Bittrex and Poloniex embroiled
The lawsuit claims that Tether “issued billions of USDT to itself with no U.S. dollar backing— simply creating the USDT out of thin air.” The USDT was used to purchase crypto assets causing prices “to spike far above their legitimate value in the largest bubble in human history, and ultimately resulting in billions of dollars of damage to innocent crypto commodity purchasers”.
The amended filing alleges that the altcoin-focused exchanges Bittrex and Poloniex were also in on the scheme, facilitating the coordination of enormous buy orders across multiple exchanges to create the illusion of fresh liquidity flooding into the markets. The complaint states:
“With the willing assistance of Bittrex, Inc. (“Bittrex”) and Poloniex LLC (“Poloniex”), two other crypto-exchanges, Bitfinex and Tether used fraudulently issued USDT to make strategically timed, massive purchases of cryptocommodities just when the price of those commodities was falling.”

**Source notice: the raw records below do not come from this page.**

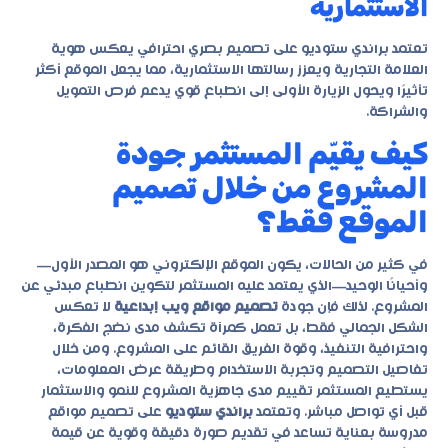
الاستثمارية
تعتمد براندي ستوديو على تصميم بصري احترافي يعكس هوية
العلامة التجارية ويعزز رسالتها الاستثمارية، مما يجعل الموقع أكثر
تأثيرًا ويحول الزيارة الأولى إلى انطباع قوي يدعم فرص التمويل
والشراكة.
كيف يقيّم المستثمر جودة
المشروع من خلال تصميم
الموقع فقط؟
في كثير من الحالات، يكون الموقع الإلكتروني هو المصدر الأول—
وأحيانًا الوحيد—الذي يعتمد عليه المستثمر لتكوين انطباع مبدئي عن
المشروع. لذلك فإن جودة
تصميم مواقع ويب إبداعية
لا تعكس
الشكل الجمالي فقط، بل تعمل كمرآة تكشف مدى نضج الفكرة،
واحترافية التنفيذ، وقوة الفريق القائم على المشروع. ومن خلال
تفاصيل التصميم وتجربة الاستخدام وطريقة عرض المعلومات،
يستطيع المستثمر تقييم مدى جاهزية المشروع للنمو والاستثمار
قبل أي تواصل مباشر. وتعتمد
براندي ستوديو
على تصميم مواقع
مدروسة بعناية تساعد في تقديم صورة دقيقة وقوية عن قيمة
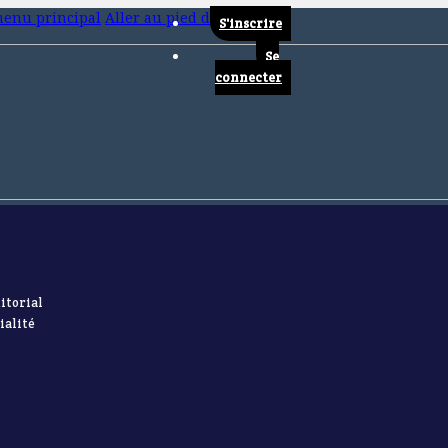
menu principal
Aller au pied de page
S'inscrire
Se
connecter
itorial
ialité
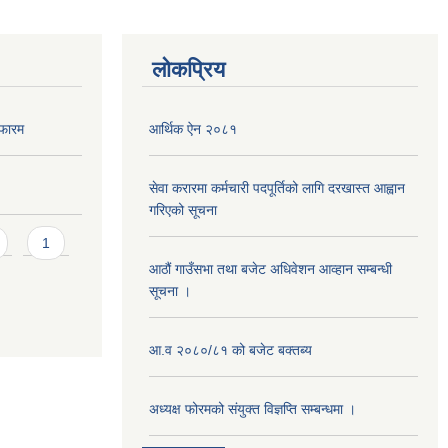
लोकप्रिय
 फारम
आर्थिक ऐन २०८१
सेवा करारमा कर्मचारी पदपूर्तिको लागि दरखास्त आह्वान
गरिएको सूचना
1
आठौं गाउँसभा तथा बजेट अधिवेशन आव्हान सम्बन्धी
सूचना ।
आ.व २०८०/८१ को बजेट बक्तब्य
अध्यक्ष फोरमको संयुक्त विज्ञप्ति सम्बन्धमा ।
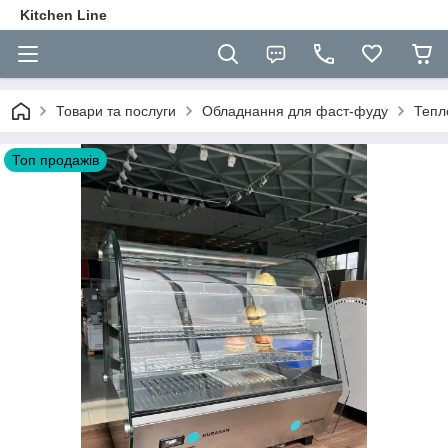
Kitchen Line
Товари та послуги
Обладнання для фаст-фуду
Тепло
Топ продажів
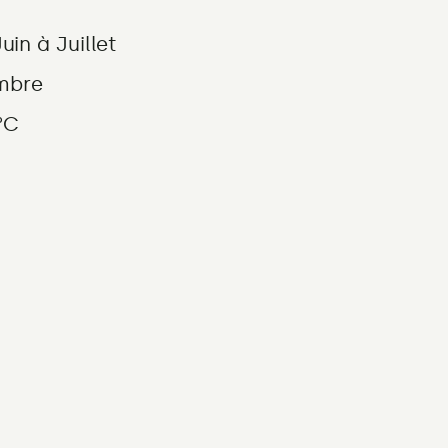
uin à Juillet
ombre
°C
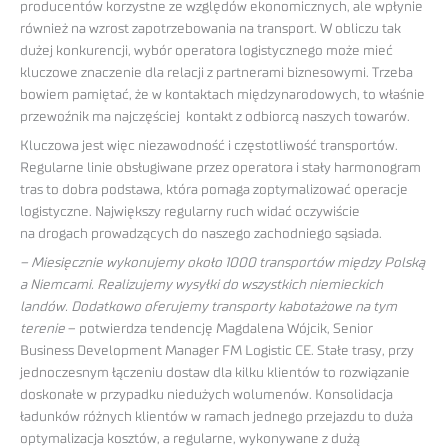
producentów korzystne ze względów ekonomicznych, ale wpłynie
również na wzrost zapotrzebowania na transport. W obliczu tak
dużej konkurencji, wybór operatora logistycznego może mieć
kluczowe znaczenie dla relacji z partnerami biznesowymi. Trzeba
bowiem pamiętać, że w kontaktach międzynarodowych, to właśnie
przewoźnik ma najczęściej kontakt z odbiorcą naszych towarów.
Kluczowa jest więc niezawodność i częstotliwość transportów.
Regularne linie obsługiwane przez operatora i stały harmonogram
tras to dobra podstawa, która pomaga zoptymalizować operacje
logistyczne. Największy regularny ruch widać oczywiście
na drogach prowadzących do naszego zachodniego sąsiada.
– Miesięcznie wykonujemy około 1000 transportów między Polską
a Niemcami. Realizujemy wysyłki do wszystkich niemieckich
landów. Dodatkowo oferujemy transporty kabotażowe na tym
terenie
– potwierdza tendencję Magdalena Wójcik, Senior
Business Development Manager FM Logistic CE. Stałe trasy, przy
jednoczesnym łączeniu dostaw dla kilku klientów to rozwiązanie
doskonałe w przypadku niedużych wolumenów. Konsolidacja
ładunków różnych klientów w ramach jednego przejazdu to duża
optymalizacja kosztów, a regularne, wykonywane z dużą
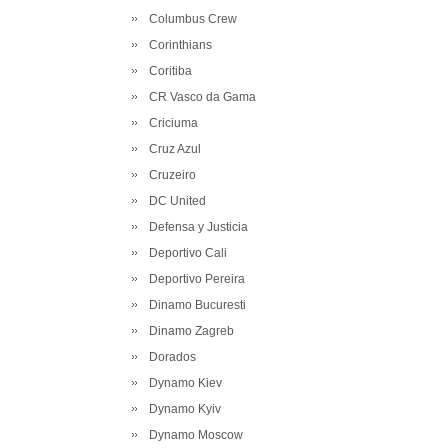
Columbus Crew
Corinthians
Coritiba
CR Vasco da Gama
Criciuma
Cruz Azul
Cruzeiro
DC United
Defensa y Justicia
Deportivo Cali
Deportivo Pereira
Dinamo Bucuresti
Dinamo Zagreb
Dorados
Dynamo Kiev
Dynamo Kyiv
Dynamo Moscow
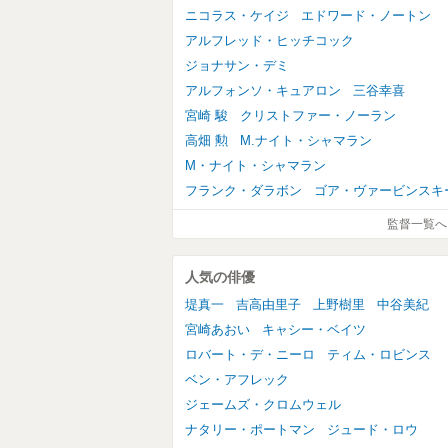
ニコラス・ケイジ
エドワード・ノートン
アルフレッド・ヒッチコック
ジョナサン・デミ
アルフォンソ・キュアロン
三谷幸喜
宮崎 駿
クリストファー・ノーラン
高畑 勲
M.ナイト・シャマラン
M・ナイト・シャマラン
フランク・ダラボン
ゴア・ヴァービンスキ
監督一覧へ
人気の俳優
堤真一
吉高由里子
上野樹里
中谷美紀
宮崎あおい
キャシー・ベイツ
ロバート・デ・ニーロ
ティム・ロビンス
ベン・アフレック
ジェームズ・クロムウェル
ナタリー・ポートマン
ジュード・ロウ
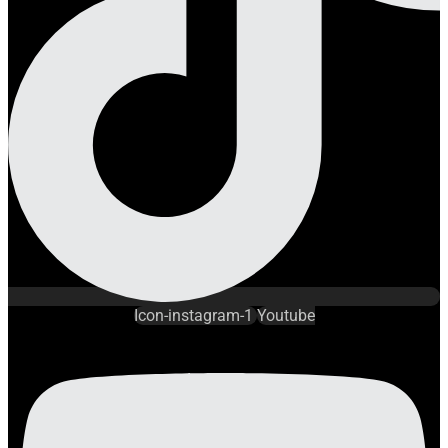
Icon-instagram-1
Youtube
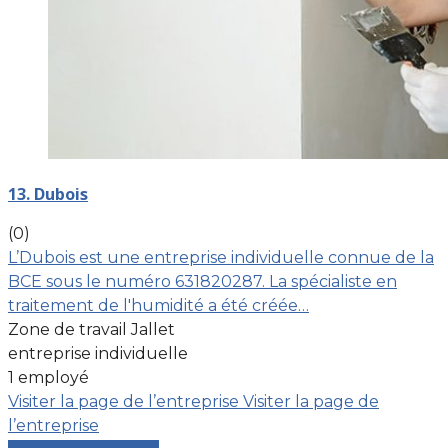
13. Dubois
(0)
L’Dubois est une entreprise individuelle connue de la
BCE sous le numéro 631820287. La spécialiste en
traitement de l'humidité a été créée…
Zone de travail Jallet
entreprise individuelle
1 employé
Visiter la page de l’entreprise
Visiter la page de
l’entreprise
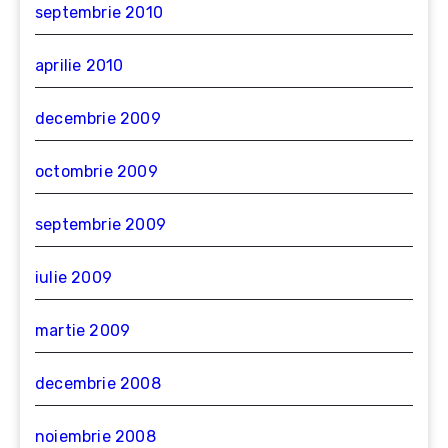
septembrie 2010
aprilie 2010
decembrie 2009
octombrie 2009
septembrie 2009
iulie 2009
martie 2009
decembrie 2008
noiembrie 2008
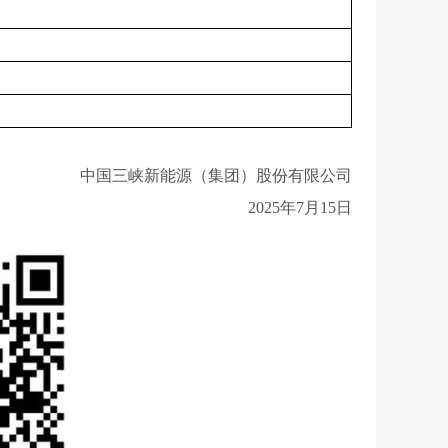
中国三峡新能源
（集团）股份
有限公司
20
25
年
7
月15日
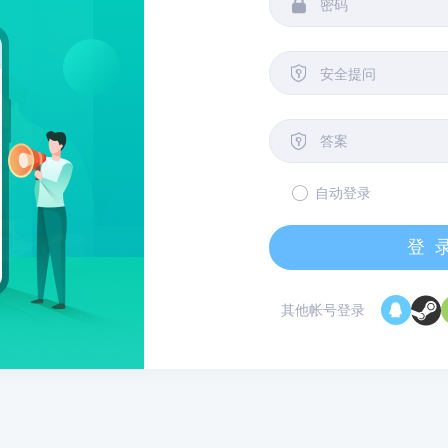


安全提问

自动登录
登
其他帐号登录

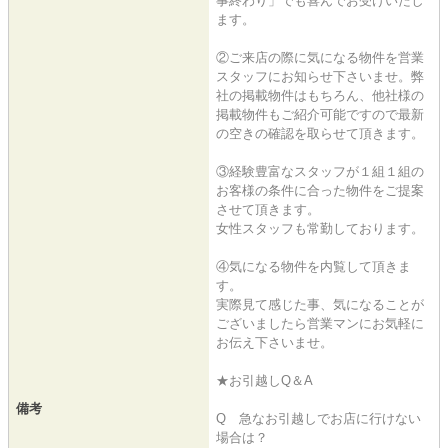
事終わり」でも喜んでお受けいたし
ます。
②ご来店の際に気になる物件を営業
スタッフにお知らせ下さいませ。弊
社の掲載物件はもちろん、他社様の
掲載物件もご紹介可能ですので最新
の空きの確認を取らせて頂きます。
③経験豊富なスタッフが１組１組の
お客様の条件に合った物件をご提案
させて頂きます。
女性スタッフも常勤しております。
④気になる物件を内覧して頂きま
す。
実際見て感じた事、気になることが
ございましたら営業マンにお気軽に
お伝え下さいませ。
★お引越しQ＆A
備考
Q 急なお引越しでお店に行けない
場合は？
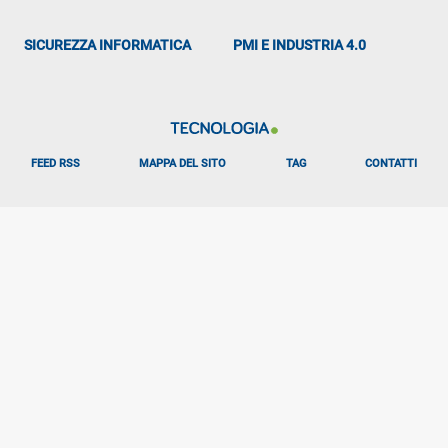
SICUREZZA INFORMATICA
PMI E INDUSTRIA 4.0
FEED RSS
MAPPA DEL SITO
TAG
CONTATTI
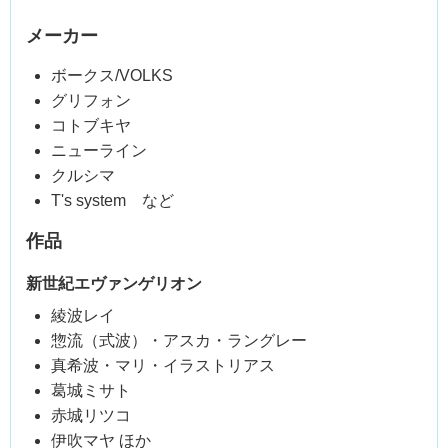
メーカー
ボークス/VOLKS
グリフォン
コトブキヤ
ニューライン
クルシマ
T's system など
作品
新世紀エヴァンゲリオン
綾波レイ
惣流（式波）・アスカ・ラングレー
真希波・マリ・イラストリアス
葛城ミサト
赤城リツコ
伊吹マヤ ほか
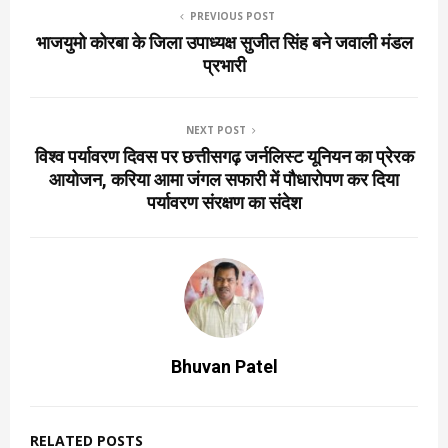
PREVIOUS POST
भाजयुमो कोरबा के जिला उपाध्यक्ष सुजीत सिंह बने जवाली मंडल
प्रभारी
NEXT POST
विश्व पर्यावरण दिवस पर छत्तीसगढ़ जर्नलिस्ट यूनियन का प्रेरक
आयोजन, करिया आमा जंगल सफारी में पौधारोपण कर दिया
पर्यावरण संरक्षण का संदेश
Bhuvan Patel
RELATED POSTS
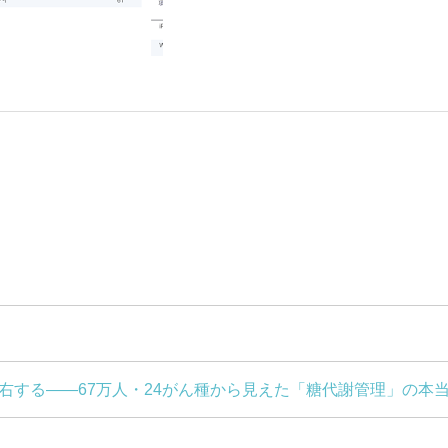
左右する――67万人・24がん種から見えた「糖代謝管理」の本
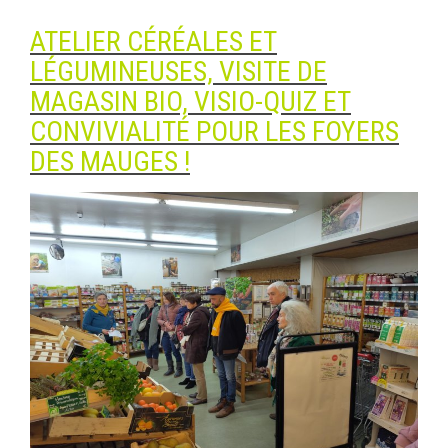
ATELIER CÉRÉALES ET
LÉGUMINEUSES, VISITE DE
MAGASIN BIO, VISIO-QUIZ ET
CONVIVIALITÉ POUR LES FOYERS
DES MAUGES !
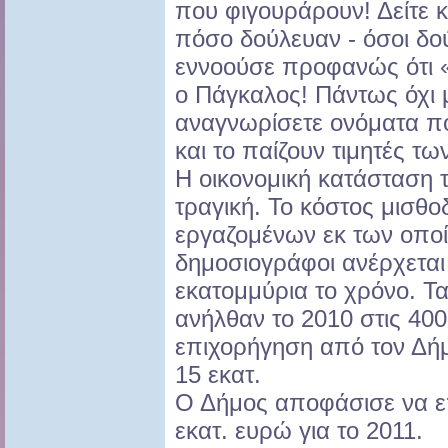
που φιγουράρουν! Δείτε 
πόσο δούλευαν - όσοι δο
εννοούσε προφανώς ότι 
ο Πάγκαλος! Πάντως όχι
αναγνωρίσετε ονόματα πο
και το παίζουν τιμητές τω
Η οικονομική κατάσταση 
τραγική. Το κόστος μισθο
εργαζομένων εκ των οπο
δημοσιογράφοι ανέρχεται
εκατομμύρια το χρόνο. Τ
ανήλθαν το 2010 στις 400
επιχορήγηση από τον Δή
15 εκατ.
Ο Δήμος αποφάσισε να επ
εκατ. ευρώ για το 2011.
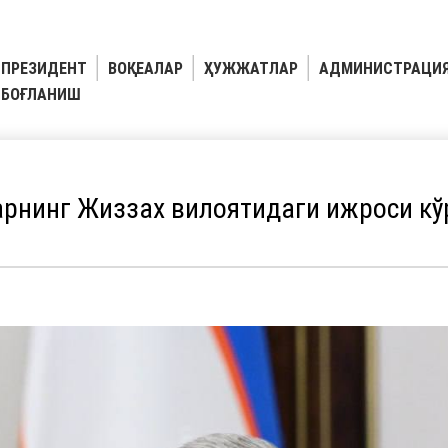
ПРЕЗИДЕНТ
ВОҚЕАЛАР
ҲУЖЖАТЛАР
АДМИНИСТРАЦИ
БОҒЛАНИШ
рнинг Жиззах вилоятидаги ижроси кў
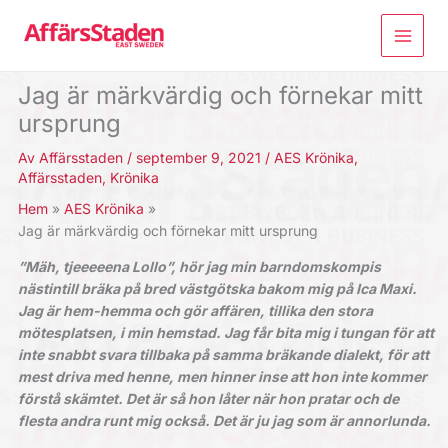
Hoppa
till
innehåll
Jag är märkvärdig och förnekar mitt
ursprung
Av
Affärsstaden
/
september 9, 2021
/
AES Krönika
,
Affärsstaden
,
Krönika
Hem
AES Krönika
Jag är märkvärdig och förnekar mitt ursprung
”Mäh, tjeeeeena Lollo”, hör jag min barndomskompis
nästintill bräka på bred västgötska bakom mig på Ica Maxi.
Jag är hem-hemma och gör affären, tillika den stora
mötesplatsen, i min hemstad. Jag får bita mig i tungan för att
inte snabbt svara tillbaka på samma bräkande dialekt, för att
mest driva med henne, men hinner inse att hon inte kommer
förstå skämtet. Det är så hon låter när hon pratar och de
flesta andra runt mig också. Det är ju jag som är annorlunda.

The filing notes the exchanges “worked closely with Tether and adopted its guarantee that each USDT is backed by one U.S. dollar” and said that their USDT listings allowed them to quickly rank among the industry’s largest exchanges.
Plaintiff continues to trade
Despite asserting that Tether-fuelled manipulation is rife across the crypto markets, one of the five plaintiffs, Pinchas Goldshtein of Miami, Florida, appears to still be trading.
The amended suit claims that Goldshtein suffered economic losses as a result of purchasing 629 Bitcoin (BTC) futures contracts between January 16, 2018, and June 3, 2020 — suggesting that Goldshtein was making trades on the same day that the filing was submitted.